■ **Data in this exercise**:
-- -- --

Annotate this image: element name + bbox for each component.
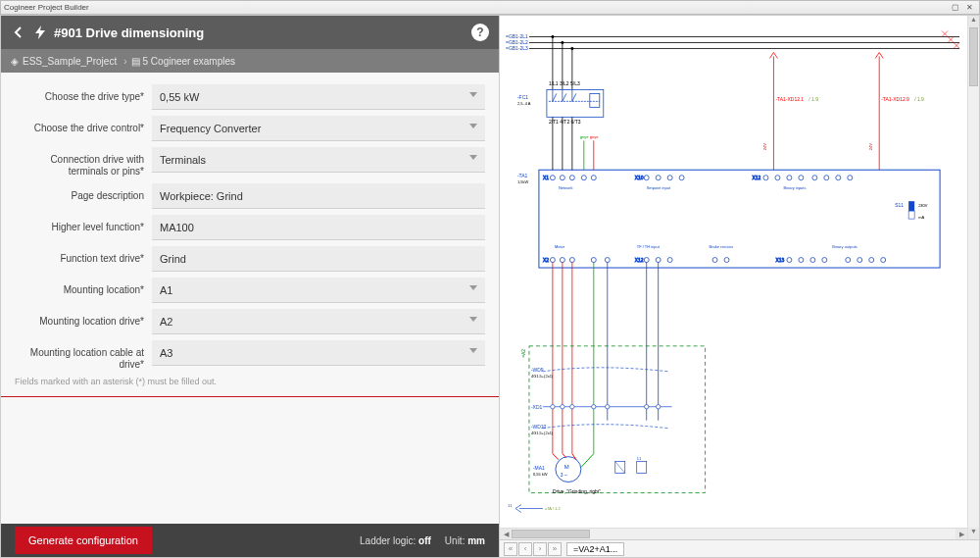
form-area: Choose the drive type*0,55 kWChoose the … — [1, 73, 499, 524]
window-maximize-icon[interactable]: ▢ — [949, 3, 962, 12]
svg-point-109 — [592, 405, 596, 409]
label-ta1: -TA1 — [517, 173, 528, 178]
svg-text:Network: Network — [559, 185, 573, 190]
svg-text:230V: 230V — [918, 203, 928, 208]
svg-point-43 — [550, 176, 555, 180]
svg-point-14 — [571, 47, 573, 49]
scroll-down-icon[interactable]: ▼ — [968, 528, 979, 539]
field-label: Connection drive with terminals or pins* — [15, 147, 152, 178]
scroll-left-icon[interactable]: ◀ — [500, 529, 512, 539]
breadcrumb: ◈ ESS_Sample_Project › ▤ 5 Cogineer exam… — [1, 49, 499, 73]
preview-tab[interactable]: =VA2+A1... — [566, 542, 624, 556]
scroll-right-icon[interactable]: ▶ — [956, 529, 967, 539]
svg-point-75 — [605, 258, 610, 263]
schematic-canvas[interactable]: =GB1-2L1 =GB1-2L2 =GB1-2L3 — [500, 16, 979, 539]
svg-point-71 — [550, 258, 555, 263]
text-field[interactable]: Grind — [152, 246, 485, 272]
svg-text:=A2: =A2 — [520, 349, 526, 358]
svg-text:2,5..4 A: 2,5..4 A — [517, 101, 531, 106]
s11-block: S11 230V mA — [895, 201, 928, 220]
svg-rect-123 — [637, 462, 647, 474]
svg-point-59 — [824, 176, 829, 180]
svg-text:Setpoint input: Setpoint input — [647, 185, 671, 190]
select-field[interactable]: 0,55 kW — [152, 84, 485, 110]
bolt-icon — [32, 25, 48, 39]
svg-text:X12: X12 — [752, 175, 760, 180]
generate-button[interactable]: Generate configuration — [15, 527, 152, 554]
svg-point-52 — [679, 176, 684, 180]
horizontal-scrollbar[interactable]: ◀ ▶ — [500, 528, 967, 539]
text-field[interactable]: MA100 — [152, 215, 485, 240]
field-label: Mounting location drive* — [15, 309, 152, 328]
tab-prev-icon[interactable]: ‹ — [518, 542, 532, 556]
field-value: Workpiece: Grind — [160, 190, 243, 202]
svg-text:11: 11 — [637, 456, 642, 461]
breaker-fc1: 1/L1 3/L2 5/L3 2/T1 4/T2 6/T3 — [547, 80, 604, 125]
select-field[interactable]: A1 — [152, 278, 485, 303]
panel-footer: Generate configuration Ladder logic: off… — [1, 524, 499, 557]
svg-point-80 — [712, 258, 717, 263]
field-label: Mounting location* — [15, 278, 152, 296]
window-close-icon[interactable]: ✕ — [962, 3, 976, 12]
scroll-thumb[interactable] — [512, 530, 590, 538]
svg-point-78 — [656, 258, 661, 263]
svg-text:Binary inputs: Binary inputs — [783, 185, 806, 190]
help-button[interactable]: ? — [471, 24, 489, 41]
breadcrumb-project[interactable]: ESS_Sample_Project — [23, 56, 117, 67]
svg-line-124 — [615, 462, 625, 474]
breadcrumb-page[interactable]: 5 Cogineer examples — [143, 56, 236, 67]
select-field[interactable]: A2 — [152, 309, 485, 334]
svg-point-72 — [560, 258, 564, 263]
text-field[interactable]: Workpiece: Grind — [152, 183, 485, 209]
select-field[interactable]: Terminals — [152, 147, 485, 173]
svg-point-47 — [591, 176, 596, 180]
back-icon[interactable] — [11, 26, 26, 38]
required-note: Fields marked with an asterisk (*) must … — [15, 377, 485, 386]
svg-text:3 ~: 3 ~ — [561, 472, 567, 478]
svg-text:24V: 24V — [868, 143, 873, 150]
svg-point-58 — [812, 176, 817, 180]
vertical-scrollbar[interactable]: ▲ ▼ — [967, 16, 979, 539]
tab-next-icon[interactable]: › — [533, 542, 547, 556]
chevron-down-icon — [469, 92, 477, 97]
svg-text:=TA / 1.2: =TA / 1.2 — [545, 507, 562, 512]
label-xd1: -XD1 — [531, 404, 543, 410]
field-label: Higher level function* — [15, 215, 152, 233]
svg-point-83 — [787, 258, 792, 263]
select-field[interactable]: A3 — [152, 340, 485, 366]
label-ma1: -MA1 — [533, 465, 545, 471]
svg-text:1,5kW: 1,5kW — [517, 179, 529, 184]
field-label: Choose the drive type* — [15, 84, 152, 103]
tab-last-icon[interactable]: » — [548, 542, 562, 556]
svg-point-84 — [799, 258, 804, 263]
svg-point-107 — [561, 405, 564, 409]
svg-line-19 — [563, 93, 566, 101]
form-row: Mounting location*A1 — [15, 278, 485, 303]
svg-text:4G1,5+(2x1): 4G1,5+(2x1) — [531, 374, 554, 379]
svg-text:X10: X10 — [635, 175, 644, 180]
field-value: A2 — [160, 316, 172, 328]
scroll-up-icon[interactable]: ▲ — [968, 16, 979, 27]
svg-line-120 — [581, 454, 594, 468]
unit-status: Unit: mm — [445, 535, 485, 546]
svg-point-90 — [881, 258, 886, 263]
page-icon: ▤ — [131, 56, 140, 67]
svg-text:TF / TH input: TF / TH input — [637, 244, 661, 249]
svg-text:Motor: Motor — [555, 244, 565, 249]
project-icon: ◈ — [11, 56, 19, 67]
field-label: Page description — [15, 183, 152, 202]
select-field[interactable]: Frequency Converter — [152, 116, 485, 141]
svg-point-112 — [656, 405, 660, 409]
svg-point-60 — [836, 176, 841, 180]
tab-first-icon[interactable]: « — [504, 542, 517, 556]
svg-point-106 — [551, 405, 555, 409]
scroll-thumb[interactable] — [969, 27, 978, 86]
svg-text:M: M — [564, 464, 569, 470]
svg-rect-66 — [908, 211, 914, 219]
svg-text:2/T1  4/T2  6/T3: 2/T1 4/T2 6/T3 — [549, 119, 581, 125]
svg-point-46 — [581, 176, 586, 180]
svg-point-111 — [644, 405, 648, 409]
form-row: Choose the drive control*Frequency Conve… — [15, 116, 485, 141]
svg-rect-23 — [590, 93, 600, 107]
field-value: Frequency Converter — [160, 123, 261, 134]
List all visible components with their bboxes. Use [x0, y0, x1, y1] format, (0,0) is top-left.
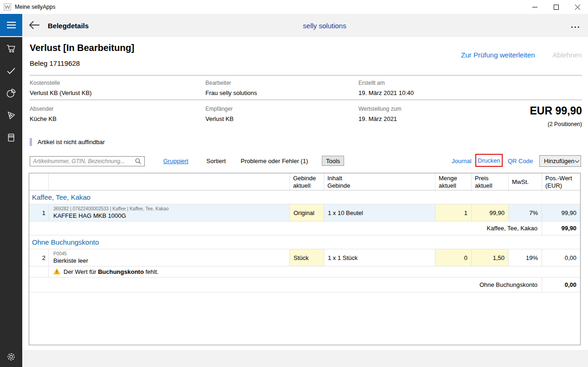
- main-content: Verlust [In Bearbeitung] Beleg 17119628 …: [22, 37, 588, 367]
- inhalt-cell: 1 x 1 Stück: [324, 249, 435, 266]
- col-gebinde: Gebinde aktuell: [290, 173, 324, 191]
- col-pos-wert: Pos.-Wert (EUR): [542, 173, 580, 191]
- col-num: [29, 173, 49, 191]
- document-total: EUR 99,90 (2 Positionen): [530, 105, 582, 127]
- search-icon[interactable]: [135, 158, 141, 165]
- group-header: Kaffee, Tee, Kakao: [29, 190, 580, 204]
- wert-cell: 99,90: [542, 204, 580, 221]
- hamburger-menu-button[interactable]: [0, 14, 22, 36]
- group-header: Ohne Buchungskonto: [29, 235, 580, 249]
- app-logo-icon: [4, 3, 11, 11]
- close-button[interactable]: [567, 0, 588, 14]
- inhalt-cell: 1 x 10 Beutel: [324, 204, 435, 221]
- divider: [30, 100, 582, 100]
- menge-cell[interactable]: 1: [435, 204, 472, 221]
- col-preis: Preis aktuell: [472, 173, 509, 191]
- more-options-button[interactable]: [569, 20, 582, 31]
- field-kostenstelle: Kostenstelle Verlust KB (Verlust KB): [30, 80, 92, 96]
- title-bar: Meine sellyApps: [0, 0, 588, 14]
- print-highlight-annotation: Drucken: [475, 154, 503, 167]
- col-article: [49, 173, 290, 191]
- mwst-cell: 19%: [509, 249, 542, 266]
- row-number: 2: [29, 249, 49, 266]
- group-subtotal-row: Kaffee, Tee, Kakao 99,90: [29, 221, 580, 235]
- table-header-row: Gebinde aktuell Inhalt Gebinde Menge akt…: [29, 173, 580, 190]
- reject-button: Ablehnen: [553, 51, 582, 59]
- problems-filter[interactable]: Probleme oder Fehler (1): [241, 158, 308, 165]
- total-amount: EUR 99,90: [530, 105, 582, 117]
- article-name: KAFFEE HAG MKB 1000G: [53, 212, 126, 219]
- field-bearbeiter: Bearbeiter Frau selly solutions: [205, 80, 257, 96]
- field-erstellt-am: Erstellt am 19. März 2021 10:40: [358, 80, 414, 96]
- book-icon[interactable]: [6, 133, 17, 142]
- tag-icon[interactable]: [6, 111, 17, 120]
- article-cell: P0045 Bierkiste leer: [49, 249, 290, 266]
- tools-button[interactable]: Tools: [322, 156, 344, 166]
- gebinde-cell[interactable]: Stück: [290, 249, 324, 266]
- note-marker: [30, 138, 32, 146]
- positions-table: Gebinde aktuell Inhalt Gebinde Menge akt…: [29, 173, 581, 345]
- field-empfaenger: Empfänger Verlust KB: [205, 106, 234, 122]
- add-dropdown-button[interactable]: Hinzufügen: [539, 155, 581, 167]
- footer-bar: [22, 350, 588, 367]
- forward-for-review-button[interactable]: Zur Prüfung weiterleiten: [461, 51, 535, 59]
- check-icon[interactable]: [6, 66, 17, 76]
- maximize-button[interactable]: [545, 0, 567, 14]
- back-button[interactable]: [28, 19, 41, 32]
- brand-title: selly solutions: [264, 14, 385, 37]
- menge-cell[interactable]: 0: [435, 249, 472, 266]
- window-controls: [524, 0, 588, 14]
- wert-cell: 0,00: [542, 249, 580, 266]
- search-input[interactable]: [30, 158, 135, 165]
- qr-code-link[interactable]: QR Code: [508, 158, 533, 165]
- gear-icon[interactable]: [6, 352, 17, 361]
- divider: [30, 75, 582, 76]
- app-bar: Belegdetails selly solutions: [0, 14, 588, 37]
- preis-cell[interactable]: 1,50: [472, 249, 509, 266]
- print-link[interactable]: Drucken: [478, 157, 500, 164]
- article-cell: 369282 | 07622400002533 | Kaffee | Kaffe…: [49, 204, 290, 221]
- row-warning: Der Wert für Buchungskonto fehlt.: [29, 266, 580, 278]
- col-mwst: MwSt.: [509, 173, 542, 191]
- table-row[interactable]: 1 369282 | 07622400002533 | Kaffee | Kaf…: [29, 204, 580, 221]
- window-title: Meine sellyApps: [15, 4, 55, 10]
- pie-chart-icon[interactable]: [6, 89, 17, 98]
- page-title: Belegdetails: [48, 14, 89, 37]
- article-search-box[interactable]: [30, 156, 145, 166]
- journal-link[interactable]: Journal: [452, 158, 472, 165]
- article-note: Artikel ist nicht auffindbar: [30, 138, 105, 146]
- table-empty-area: [29, 292, 580, 345]
- field-wertstellung: Wertstellung zum 19. März 2021: [358, 106, 401, 122]
- article-meta: P0045: [53, 251, 67, 256]
- preis-cell[interactable]: 99,90: [472, 204, 509, 221]
- article-meta: 369282 | 07622400002533 | Kaffee | Kaffe…: [53, 206, 169, 211]
- chevron-down-icon: [575, 158, 580, 165]
- nav-sidebar: [0, 37, 22, 367]
- col-menge: Menge aktuell: [435, 173, 472, 191]
- positions-count: (2 Positionen): [530, 121, 582, 127]
- article-name: Bierkiste leer: [53, 257, 88, 264]
- mwst-cell: 7%: [509, 204, 542, 221]
- document-title: Verlust [In Bearbeitung]: [30, 43, 134, 53]
- grouped-toggle[interactable]: Gruppiert: [163, 158, 188, 165]
- sorted-toggle[interactable]: Sortiert: [206, 158, 226, 165]
- document-subtitle: Beleg 17119628: [30, 59, 80, 67]
- col-inhalt: Inhalt Gebinde: [324, 173, 435, 191]
- table-row[interactable]: 2 P0045 Bierkiste leer Stück 1 x 1 Stück…: [29, 249, 580, 266]
- gebinde-cell[interactable]: Original: [290, 204, 324, 221]
- cart-icon[interactable]: [6, 44, 17, 53]
- warning-icon: [53, 268, 60, 276]
- row-number: 1: [29, 204, 49, 221]
- field-absender: Absender Küche KB: [30, 106, 57, 122]
- group-subtotal-row: Ohne Buchungskonto 0,00: [29, 278, 580, 292]
- minimize-button[interactable]: [524, 0, 545, 14]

-- -- --

■ **Work instructions**:
Pick out the lines above containing the word "Converter", then copy them.

■ **Task solution**:
select-field[interactable]: Frequency Converter — [152, 116, 485, 141]
field-value: Frequency Converter — [160, 123, 261, 134]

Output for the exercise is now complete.